- Directed by: Sam Feder
- Produced by: Sam Feder Amy Scholder Paola Mendoza
- Starring: Chase Strangio
- Cinematography: Martin DiCicco Mariam Dwedar
- Edited by: Emelie Mahdavian
- Music by: Jonathan Sanford
- Distributed by: Fourth Act Film
- Release date: January 27, 2025 (Sundance Film Festival);
- Running time: 89 minutes
- Country: USA
- Language: English

= Heightened Scrutiny (film) =

2025 documentary film

Heightened Scrutiny is a 2025 documentary film directed by Sam Feder. The film follows Chase Strangio, lawyer for the American Civil Liberties Union (ACLU), as he becomes the first openly transgender person to argue before the US Supreme Court. Strangio represented the plaintiffs in the case United States v. Skrmetti, arguing that a Tennessee state law banning access to gender-affirming healthcare violated the Equal Protection Clause of the 14th Amendment.

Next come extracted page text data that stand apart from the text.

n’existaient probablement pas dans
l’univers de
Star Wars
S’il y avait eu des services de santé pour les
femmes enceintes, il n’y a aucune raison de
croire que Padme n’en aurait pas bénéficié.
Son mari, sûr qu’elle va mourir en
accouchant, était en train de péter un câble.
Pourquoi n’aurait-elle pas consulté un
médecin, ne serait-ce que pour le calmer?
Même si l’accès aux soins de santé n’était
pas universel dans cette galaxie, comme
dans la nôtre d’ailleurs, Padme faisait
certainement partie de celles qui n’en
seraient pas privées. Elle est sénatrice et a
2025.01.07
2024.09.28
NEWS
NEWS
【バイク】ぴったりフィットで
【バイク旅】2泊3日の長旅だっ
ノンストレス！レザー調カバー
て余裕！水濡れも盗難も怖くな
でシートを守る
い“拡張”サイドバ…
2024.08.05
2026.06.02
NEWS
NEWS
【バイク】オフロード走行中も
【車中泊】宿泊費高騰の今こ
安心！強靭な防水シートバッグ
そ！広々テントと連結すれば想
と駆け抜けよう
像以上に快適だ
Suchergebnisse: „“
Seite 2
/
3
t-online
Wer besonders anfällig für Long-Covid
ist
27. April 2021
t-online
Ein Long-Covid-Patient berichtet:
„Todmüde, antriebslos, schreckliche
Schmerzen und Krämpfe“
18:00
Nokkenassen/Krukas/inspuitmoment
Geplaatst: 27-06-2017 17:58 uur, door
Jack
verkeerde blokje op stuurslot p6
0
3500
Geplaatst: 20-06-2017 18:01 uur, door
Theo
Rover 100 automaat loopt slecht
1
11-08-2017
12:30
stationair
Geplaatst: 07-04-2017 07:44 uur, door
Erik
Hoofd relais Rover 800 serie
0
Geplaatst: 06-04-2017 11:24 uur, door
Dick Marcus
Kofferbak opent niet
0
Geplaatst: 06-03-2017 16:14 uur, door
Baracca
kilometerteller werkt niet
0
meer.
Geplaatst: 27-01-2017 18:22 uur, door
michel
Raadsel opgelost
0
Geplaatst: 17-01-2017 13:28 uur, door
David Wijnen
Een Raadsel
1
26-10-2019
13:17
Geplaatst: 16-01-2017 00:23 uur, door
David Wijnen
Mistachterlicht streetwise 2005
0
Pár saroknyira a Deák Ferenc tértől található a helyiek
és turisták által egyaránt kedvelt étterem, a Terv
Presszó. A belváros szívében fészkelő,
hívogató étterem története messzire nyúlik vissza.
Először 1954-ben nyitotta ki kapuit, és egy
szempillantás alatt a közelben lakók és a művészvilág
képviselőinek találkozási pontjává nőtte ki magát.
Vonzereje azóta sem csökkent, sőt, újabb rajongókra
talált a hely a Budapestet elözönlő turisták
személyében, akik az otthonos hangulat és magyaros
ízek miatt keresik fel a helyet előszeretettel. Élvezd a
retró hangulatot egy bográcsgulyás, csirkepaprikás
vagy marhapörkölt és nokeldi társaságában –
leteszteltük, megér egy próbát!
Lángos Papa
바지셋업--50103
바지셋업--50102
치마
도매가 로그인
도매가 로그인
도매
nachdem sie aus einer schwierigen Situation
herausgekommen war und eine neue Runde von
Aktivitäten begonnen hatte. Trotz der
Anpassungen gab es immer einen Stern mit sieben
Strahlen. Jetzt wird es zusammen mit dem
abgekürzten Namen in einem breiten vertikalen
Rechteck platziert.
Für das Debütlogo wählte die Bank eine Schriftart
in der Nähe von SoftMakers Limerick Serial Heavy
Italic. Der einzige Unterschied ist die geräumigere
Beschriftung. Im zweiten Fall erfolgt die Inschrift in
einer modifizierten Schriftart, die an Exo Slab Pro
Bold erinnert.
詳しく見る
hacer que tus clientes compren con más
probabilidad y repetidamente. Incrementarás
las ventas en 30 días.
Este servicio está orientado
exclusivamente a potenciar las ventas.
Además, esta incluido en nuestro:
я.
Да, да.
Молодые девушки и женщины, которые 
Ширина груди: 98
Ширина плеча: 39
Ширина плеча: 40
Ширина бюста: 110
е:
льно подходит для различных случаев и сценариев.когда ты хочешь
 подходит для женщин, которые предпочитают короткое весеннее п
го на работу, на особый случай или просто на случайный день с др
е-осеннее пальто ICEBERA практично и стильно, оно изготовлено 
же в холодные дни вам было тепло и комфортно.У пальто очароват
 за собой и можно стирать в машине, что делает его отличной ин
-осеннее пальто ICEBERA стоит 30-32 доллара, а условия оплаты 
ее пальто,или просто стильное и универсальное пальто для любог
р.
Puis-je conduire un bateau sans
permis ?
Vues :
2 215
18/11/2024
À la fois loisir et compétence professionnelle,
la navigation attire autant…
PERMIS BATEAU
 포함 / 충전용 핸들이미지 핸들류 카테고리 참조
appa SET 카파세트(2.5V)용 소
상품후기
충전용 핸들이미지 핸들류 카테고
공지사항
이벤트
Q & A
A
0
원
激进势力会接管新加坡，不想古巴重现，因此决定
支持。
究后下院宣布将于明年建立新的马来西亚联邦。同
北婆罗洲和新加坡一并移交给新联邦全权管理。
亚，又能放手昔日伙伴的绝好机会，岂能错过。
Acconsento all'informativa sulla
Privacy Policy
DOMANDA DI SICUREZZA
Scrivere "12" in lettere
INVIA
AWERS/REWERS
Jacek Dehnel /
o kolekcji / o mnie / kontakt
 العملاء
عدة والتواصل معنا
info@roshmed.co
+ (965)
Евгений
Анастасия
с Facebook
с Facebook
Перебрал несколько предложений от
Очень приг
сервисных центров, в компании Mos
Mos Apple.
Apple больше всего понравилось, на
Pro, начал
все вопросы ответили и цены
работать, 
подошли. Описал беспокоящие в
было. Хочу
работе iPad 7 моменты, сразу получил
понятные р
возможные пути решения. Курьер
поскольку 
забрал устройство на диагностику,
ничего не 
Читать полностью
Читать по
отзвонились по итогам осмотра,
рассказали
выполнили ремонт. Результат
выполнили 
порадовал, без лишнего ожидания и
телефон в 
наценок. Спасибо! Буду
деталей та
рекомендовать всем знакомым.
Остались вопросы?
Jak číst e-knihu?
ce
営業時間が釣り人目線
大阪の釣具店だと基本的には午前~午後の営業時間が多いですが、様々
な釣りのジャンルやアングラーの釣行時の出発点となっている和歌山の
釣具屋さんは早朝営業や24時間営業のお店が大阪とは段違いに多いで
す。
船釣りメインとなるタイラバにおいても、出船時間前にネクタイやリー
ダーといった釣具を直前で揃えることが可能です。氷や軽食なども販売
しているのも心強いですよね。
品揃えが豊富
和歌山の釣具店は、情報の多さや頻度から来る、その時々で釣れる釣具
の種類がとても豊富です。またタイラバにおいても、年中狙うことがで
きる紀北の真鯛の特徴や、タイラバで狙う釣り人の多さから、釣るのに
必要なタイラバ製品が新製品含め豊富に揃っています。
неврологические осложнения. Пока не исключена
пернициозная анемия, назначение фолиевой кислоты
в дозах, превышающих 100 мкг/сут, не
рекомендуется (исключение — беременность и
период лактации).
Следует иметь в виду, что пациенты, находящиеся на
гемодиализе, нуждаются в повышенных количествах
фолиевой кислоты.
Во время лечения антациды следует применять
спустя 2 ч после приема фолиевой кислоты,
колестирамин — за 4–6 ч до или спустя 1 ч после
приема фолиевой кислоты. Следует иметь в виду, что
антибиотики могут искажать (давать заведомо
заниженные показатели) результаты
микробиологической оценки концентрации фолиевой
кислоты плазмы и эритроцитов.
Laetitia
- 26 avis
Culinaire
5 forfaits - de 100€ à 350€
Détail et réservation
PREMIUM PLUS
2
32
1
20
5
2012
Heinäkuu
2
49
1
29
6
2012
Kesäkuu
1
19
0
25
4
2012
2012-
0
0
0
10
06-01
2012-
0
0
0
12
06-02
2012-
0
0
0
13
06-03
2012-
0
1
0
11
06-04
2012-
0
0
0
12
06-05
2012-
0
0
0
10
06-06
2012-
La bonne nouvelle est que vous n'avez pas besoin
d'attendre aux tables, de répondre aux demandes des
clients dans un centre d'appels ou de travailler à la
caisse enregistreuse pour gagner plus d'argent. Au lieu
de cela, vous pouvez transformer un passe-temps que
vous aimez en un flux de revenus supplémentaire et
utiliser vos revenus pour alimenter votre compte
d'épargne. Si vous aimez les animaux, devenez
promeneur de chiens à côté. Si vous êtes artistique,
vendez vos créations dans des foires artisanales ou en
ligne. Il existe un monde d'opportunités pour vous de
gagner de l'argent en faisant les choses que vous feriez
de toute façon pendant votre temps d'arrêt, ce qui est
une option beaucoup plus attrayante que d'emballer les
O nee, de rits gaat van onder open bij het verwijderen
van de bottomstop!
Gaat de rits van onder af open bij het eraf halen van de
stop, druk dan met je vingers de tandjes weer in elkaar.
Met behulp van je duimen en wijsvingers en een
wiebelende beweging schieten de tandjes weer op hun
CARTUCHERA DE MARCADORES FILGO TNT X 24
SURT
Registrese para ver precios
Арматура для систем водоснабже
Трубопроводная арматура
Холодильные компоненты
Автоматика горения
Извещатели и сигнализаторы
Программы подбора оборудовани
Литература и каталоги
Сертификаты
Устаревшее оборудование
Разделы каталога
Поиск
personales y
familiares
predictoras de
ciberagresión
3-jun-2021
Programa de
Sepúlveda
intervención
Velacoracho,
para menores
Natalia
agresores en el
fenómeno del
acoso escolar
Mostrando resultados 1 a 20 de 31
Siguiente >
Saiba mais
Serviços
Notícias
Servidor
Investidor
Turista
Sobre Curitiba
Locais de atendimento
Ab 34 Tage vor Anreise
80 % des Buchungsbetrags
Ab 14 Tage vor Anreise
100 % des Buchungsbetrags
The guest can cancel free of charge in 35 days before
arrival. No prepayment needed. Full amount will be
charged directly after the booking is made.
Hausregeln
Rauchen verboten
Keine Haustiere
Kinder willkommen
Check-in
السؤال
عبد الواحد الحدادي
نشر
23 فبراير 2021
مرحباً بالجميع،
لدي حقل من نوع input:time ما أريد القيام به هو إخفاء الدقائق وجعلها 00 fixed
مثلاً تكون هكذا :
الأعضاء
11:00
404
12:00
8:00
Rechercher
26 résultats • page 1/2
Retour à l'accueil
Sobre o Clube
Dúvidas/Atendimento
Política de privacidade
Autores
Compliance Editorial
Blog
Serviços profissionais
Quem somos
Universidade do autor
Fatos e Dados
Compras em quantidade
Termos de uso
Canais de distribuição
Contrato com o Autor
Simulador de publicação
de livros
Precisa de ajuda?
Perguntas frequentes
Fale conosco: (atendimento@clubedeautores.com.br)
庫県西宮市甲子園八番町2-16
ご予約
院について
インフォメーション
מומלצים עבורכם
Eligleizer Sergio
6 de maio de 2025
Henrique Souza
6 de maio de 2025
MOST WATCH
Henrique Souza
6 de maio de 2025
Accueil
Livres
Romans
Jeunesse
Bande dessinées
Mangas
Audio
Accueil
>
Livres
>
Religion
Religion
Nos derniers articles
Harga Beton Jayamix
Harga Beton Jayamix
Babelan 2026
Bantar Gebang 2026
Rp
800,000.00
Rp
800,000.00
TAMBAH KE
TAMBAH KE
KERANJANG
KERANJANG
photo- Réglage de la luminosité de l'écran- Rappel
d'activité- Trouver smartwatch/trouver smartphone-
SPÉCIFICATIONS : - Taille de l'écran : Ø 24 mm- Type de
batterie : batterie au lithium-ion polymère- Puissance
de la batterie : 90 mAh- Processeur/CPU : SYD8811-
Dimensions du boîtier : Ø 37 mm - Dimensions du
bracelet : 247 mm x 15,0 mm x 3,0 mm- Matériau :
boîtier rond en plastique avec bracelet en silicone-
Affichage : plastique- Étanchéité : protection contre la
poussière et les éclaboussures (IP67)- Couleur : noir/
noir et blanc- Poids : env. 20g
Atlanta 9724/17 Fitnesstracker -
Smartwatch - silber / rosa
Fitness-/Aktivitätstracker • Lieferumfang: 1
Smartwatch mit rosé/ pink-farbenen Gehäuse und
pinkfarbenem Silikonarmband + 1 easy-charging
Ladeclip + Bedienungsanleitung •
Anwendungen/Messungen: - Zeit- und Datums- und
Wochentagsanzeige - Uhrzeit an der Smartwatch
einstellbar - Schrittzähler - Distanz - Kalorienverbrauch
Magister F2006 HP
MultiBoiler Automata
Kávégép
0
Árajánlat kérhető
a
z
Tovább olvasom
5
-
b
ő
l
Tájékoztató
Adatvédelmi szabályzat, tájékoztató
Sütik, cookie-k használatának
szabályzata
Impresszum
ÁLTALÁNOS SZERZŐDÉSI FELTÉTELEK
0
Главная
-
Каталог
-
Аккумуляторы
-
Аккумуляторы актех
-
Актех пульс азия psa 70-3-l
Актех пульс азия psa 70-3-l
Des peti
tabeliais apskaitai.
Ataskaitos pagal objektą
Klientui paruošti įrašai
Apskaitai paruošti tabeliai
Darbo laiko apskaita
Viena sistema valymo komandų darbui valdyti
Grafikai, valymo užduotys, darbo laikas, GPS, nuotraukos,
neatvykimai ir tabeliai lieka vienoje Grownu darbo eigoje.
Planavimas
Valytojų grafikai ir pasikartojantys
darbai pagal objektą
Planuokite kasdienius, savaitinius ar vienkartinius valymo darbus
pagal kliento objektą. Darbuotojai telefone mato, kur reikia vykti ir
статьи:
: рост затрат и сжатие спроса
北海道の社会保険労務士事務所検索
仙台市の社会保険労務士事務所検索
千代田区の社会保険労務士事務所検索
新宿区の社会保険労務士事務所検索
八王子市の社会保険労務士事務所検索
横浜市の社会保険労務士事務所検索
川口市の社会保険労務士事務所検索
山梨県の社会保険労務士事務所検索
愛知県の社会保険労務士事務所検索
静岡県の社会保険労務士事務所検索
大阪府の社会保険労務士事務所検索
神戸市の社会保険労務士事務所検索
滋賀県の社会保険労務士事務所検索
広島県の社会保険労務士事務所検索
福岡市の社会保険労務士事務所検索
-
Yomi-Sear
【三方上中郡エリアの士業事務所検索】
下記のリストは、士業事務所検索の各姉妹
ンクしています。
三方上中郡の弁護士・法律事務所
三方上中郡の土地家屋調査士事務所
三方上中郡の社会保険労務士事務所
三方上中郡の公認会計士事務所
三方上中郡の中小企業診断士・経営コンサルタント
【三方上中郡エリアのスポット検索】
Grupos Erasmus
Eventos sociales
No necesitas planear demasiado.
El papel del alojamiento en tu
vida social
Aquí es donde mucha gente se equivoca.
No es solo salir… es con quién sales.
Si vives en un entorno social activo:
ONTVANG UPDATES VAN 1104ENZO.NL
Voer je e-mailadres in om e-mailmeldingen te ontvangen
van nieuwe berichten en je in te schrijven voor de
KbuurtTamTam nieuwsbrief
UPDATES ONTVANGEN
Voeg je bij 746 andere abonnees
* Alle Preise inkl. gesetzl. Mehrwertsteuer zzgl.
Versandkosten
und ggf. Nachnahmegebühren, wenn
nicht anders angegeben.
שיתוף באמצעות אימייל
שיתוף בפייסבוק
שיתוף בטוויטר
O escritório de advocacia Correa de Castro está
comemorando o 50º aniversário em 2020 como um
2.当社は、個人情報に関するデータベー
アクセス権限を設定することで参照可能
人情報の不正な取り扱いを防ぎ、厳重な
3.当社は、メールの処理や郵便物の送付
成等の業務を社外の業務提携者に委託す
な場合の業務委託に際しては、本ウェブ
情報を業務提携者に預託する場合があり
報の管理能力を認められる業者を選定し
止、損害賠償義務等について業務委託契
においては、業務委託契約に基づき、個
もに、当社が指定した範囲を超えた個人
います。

In addition to Strangio, the film features interviews with trans actors and activists Elliot Page, Laverne Cox, and Peppermint, trans media executive Gina Chua, journalist and Columbia Journalism School dean Jelani Cobb, and other media figures. Cox also served as one of the executive producers.

The documentary premiered at the 2025 Sundance Film Festival. It was nominated for Outstanding Documentary at the 37th GLAAD Media Awards.